Unlike everything else on the internet, the optimisms project seems to be gone for eternity. Here we are now in 2020 in the midst of a global pandemic, away from everyone and everything: baseball’s season is postponed, and pessimism is an understatement perhaps for our collective experience and thoughts for the future. Baseball, as always, is never quite the point of baseball.
There’s a naive kid writing here in 2010, who maybe had a vague sense of his future and thought things would be okay for himself and the people he loved. That he had a vague sense that he was achieving or about to achieve some his life goals and that at best, people would be proud of him. I don’t really recognize the voice or the person who wrote this. Sure it’s me (and I was in this writing phase where I was loving footnotes), but it feels like it’s been more than ten years and a bazillion miles away. It’s a piece of writing sitting the cheap seats of an empty stadium, optimistic that others will show up.

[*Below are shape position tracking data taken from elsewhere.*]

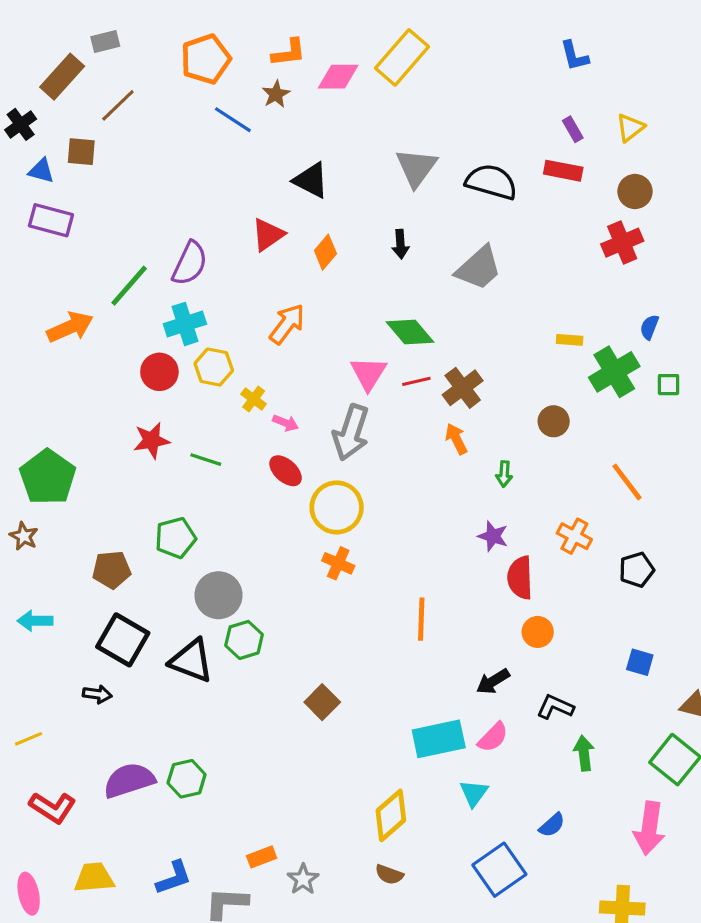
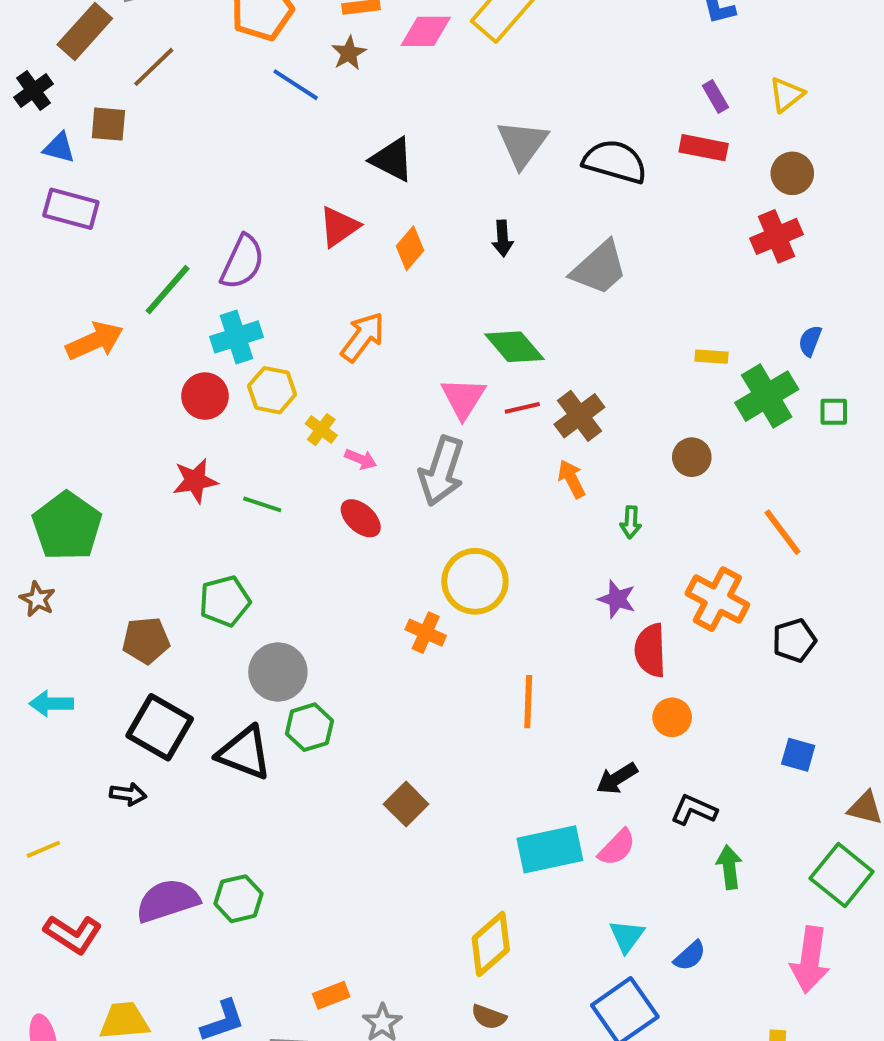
yellow circle: (337, 507) -> (475, 581), moved
orange cross: (574, 536) -> (717, 599), size x1.4
cyan triangle: (474, 793) -> (627, 936), moved

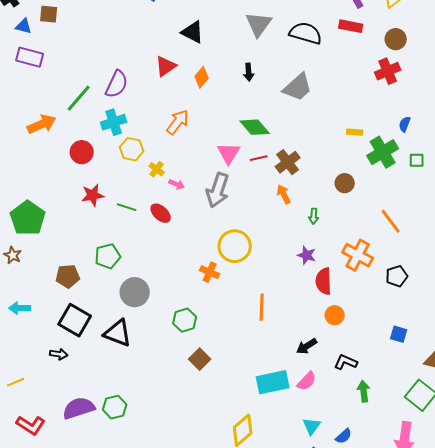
red circle: (205, 396) -> (82, 152), moved
red ellipse: (361, 518) -> (161, 213), moved
green hexagon: (309, 727) -> (185, 320), moved

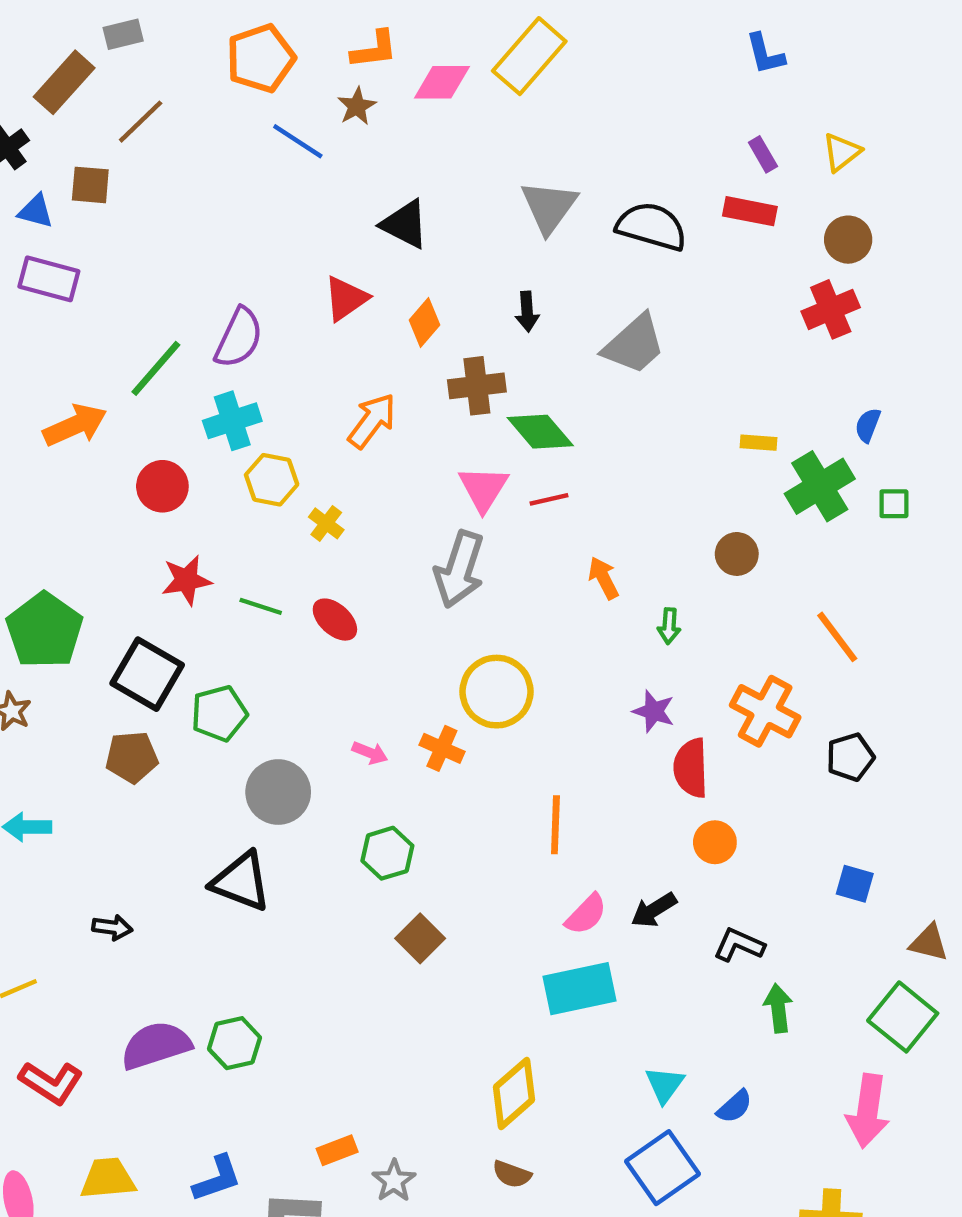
brown cross: (288, 162) -> (477, 386), moved, turned 30
pink arrow: (177, 184) -> (370, 753), moved
black square: (75, 320) -> (147, 674), moved
pink semicircle: (307, 381) -> (586, 914), moved

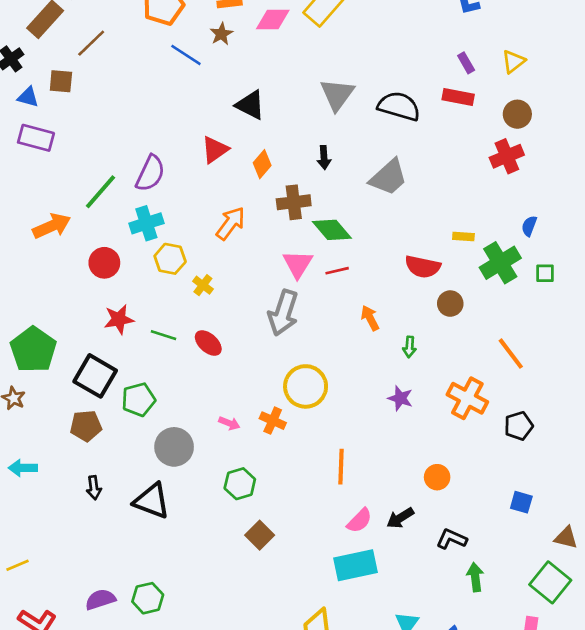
red semicircle: (691, 768) -> (423, 267), moved, turned -76
black arrow: (112, 927) -> (94, 488), moved, turned 75
purple semicircle: (156, 1045) -> (100, 599), size x0.7

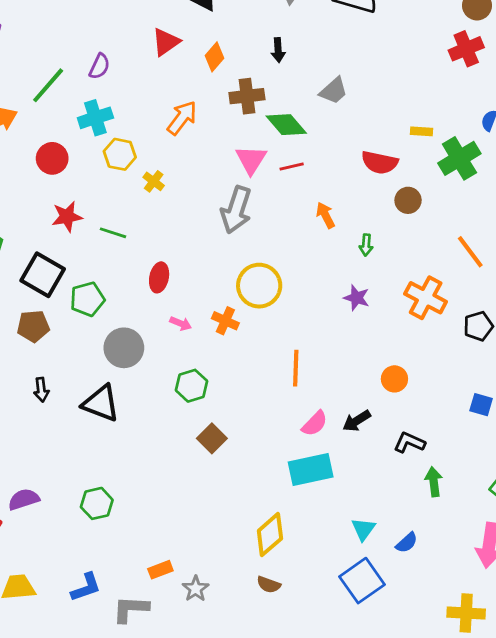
purple semicircle: (150, 173) -> (99, 66), size x0.7
gray trapezoid: (388, 177) -> (334, 91), moved, size x0.7
red ellipse: (208, 343) -> (159, 277), moved, turned 60
purple semicircle: (100, 599) -> (24, 499), moved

Anyway, happy opening day, everyone. Wherever you are, I hope optimism has a place in your bunker. - djb, 2020
SkyDome's the Limit (APRIL 12, 2010)
On April 5th, the Blue Jays began their season. Like a poem, it went largely unnoticed, but that doesn’t mean it’s not important.[1] Today, the Blue Jays play their first home game, and the SkyDome (yes, SkyDome) will be packed for the only time this season, save Yankee games and federal holidays. This high attendance will not be borne of national passion, some en masse crawl from the lagoon of a winter without baseball. The 2010 Blue Jay home opener is an occasion for optimism. It’s the time of year when, having not been proven otherwise, there is still a chance for a winning season. The bad thing hasn’t happened. Perhaps it will never happen.
Opening day optimism is a shared secret. Shhhhh, stay sober in the face of perceived conclusions that the Blue Jays’ playoff hopes are obstructed by behemoths of history and finance; the AL East is the terrain of baseball’s best (Yankees, Red Sox and Devil Rays).[2] A failed optimist lingers on others' successes, on cruel divisional alignments; she transforms to pessimist instantly. Pessimists specialize in loitering at obstacles.
The true optimist acknowledges the strength of entities outside themselves (the optimist is no ostrich) and makes a subtle shift. Like a good pickoff move, you miss the deft transition of the true optimist as he expounds the benefits of a youthful[3] team. In sport lingo, not being as good as you’d like because you don’t have the right tools at the moment has a forward thinking term: rebuilding year.
The most acidic fan can tolerate a rough season if it’s in the service of something being built. Start building. The behemoth is the benchmark. Unless you're Vernon Wells, no one will boo.
Notes
1. An optimist believes you don’t linger on this obstacle.
2. Think of the behemoth as the three writers you love, will never be, and that’s…okay.
3. Mooney’s Dictionary defines “youthful team” as one with players under 30.